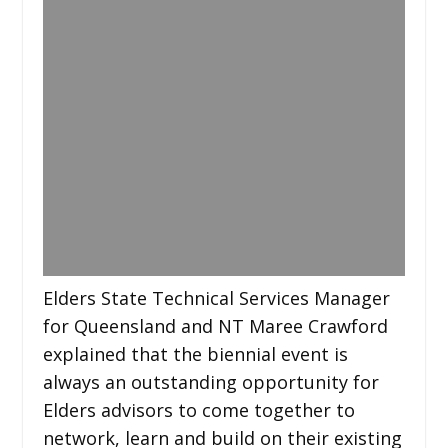
Elders State Technical Services Manager
for Queensland and NT Maree Crawford
explained that the biennial event is
always an outstanding opportunity for
Elders advisors to come together to
network, learn and build on their existing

**Aim of the exercise**
Using the entries above, give again each line from the one containing "always an outstanding opportunity for" through the last line, exactly and only those.

**Task answer**
always an outstanding opportunity for
Elders advisors to come together to
network, learn and build on their existing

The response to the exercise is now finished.